Random prompt words: glow, stretch, tower, pizza, coffee mug, lips.
Recipient of a Wallace Stegner and NEA Creative Writing Fellowship, Hugh Behm-Steinberg is the author of two collections of poetry, Shy Green Fields (No Tell Books) and The Opposite of Work (JackLeg Press; 2nd edition by Doubleback Books) as well as three Dusie Kollektiv chapbooks: Sorcery, Good Morning! and The Sound of Music. His short story “Taylor Swift” won the Barthelme Prize for short fiction, and his story “Goodwill” was picked as one of the Wigleaf Top Fifty Very Short Fictions. His fiction can be found in such places as Western Humanities Review, X-Ray, Heavy Feather Review, The Pinch and The Offing. He teaches writing and literature at California College of the Arts, where for ten years he edited the journal Eleven Eleven. Animal Children, his third book originally published by Nomadic Press in 2020, is a collection of prose poems and microfiction.
Oh, that final line is perfect indeed. There were earlier hints about that deep-down loneliness (with a manipulative and controlling side to it), which I think was great.

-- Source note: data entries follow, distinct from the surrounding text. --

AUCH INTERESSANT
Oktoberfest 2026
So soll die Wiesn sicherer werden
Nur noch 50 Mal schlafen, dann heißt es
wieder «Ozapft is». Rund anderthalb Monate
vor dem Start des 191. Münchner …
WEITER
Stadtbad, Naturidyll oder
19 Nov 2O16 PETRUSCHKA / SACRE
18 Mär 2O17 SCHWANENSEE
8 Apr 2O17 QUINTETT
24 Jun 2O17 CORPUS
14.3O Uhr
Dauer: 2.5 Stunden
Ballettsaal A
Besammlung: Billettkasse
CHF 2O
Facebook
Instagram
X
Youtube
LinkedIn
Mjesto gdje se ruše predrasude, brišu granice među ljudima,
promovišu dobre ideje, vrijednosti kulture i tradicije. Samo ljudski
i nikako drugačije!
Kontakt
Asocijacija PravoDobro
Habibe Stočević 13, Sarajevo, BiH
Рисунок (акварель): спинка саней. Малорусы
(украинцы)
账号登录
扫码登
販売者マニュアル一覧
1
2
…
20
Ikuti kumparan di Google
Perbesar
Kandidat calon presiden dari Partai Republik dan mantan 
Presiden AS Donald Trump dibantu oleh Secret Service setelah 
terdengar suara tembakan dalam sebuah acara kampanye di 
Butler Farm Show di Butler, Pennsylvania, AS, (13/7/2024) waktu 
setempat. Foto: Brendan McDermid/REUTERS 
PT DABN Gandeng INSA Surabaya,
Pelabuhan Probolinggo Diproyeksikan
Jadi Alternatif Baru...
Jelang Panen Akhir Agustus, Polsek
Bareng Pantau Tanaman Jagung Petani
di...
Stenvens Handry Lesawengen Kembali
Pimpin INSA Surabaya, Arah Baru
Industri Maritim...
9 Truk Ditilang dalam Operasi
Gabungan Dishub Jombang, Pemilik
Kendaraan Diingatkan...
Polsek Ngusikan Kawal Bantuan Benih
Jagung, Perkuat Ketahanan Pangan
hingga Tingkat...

Not to take this in a political direction (heavens, no!), but it is impossible not to make a connection to this recent humorous piece about Taylor Swift published by McSweeney's:
https://www.mcsweeneys.net/articles/a-day-in-the-life-of-taylor-swift-as-imagined-by-right-wing-conspiracy-theorists
Isn't this the greatest! I read it when the issue first came out, never forgot it, and have been trying, mostly failing, to cross into that strange territory ever since.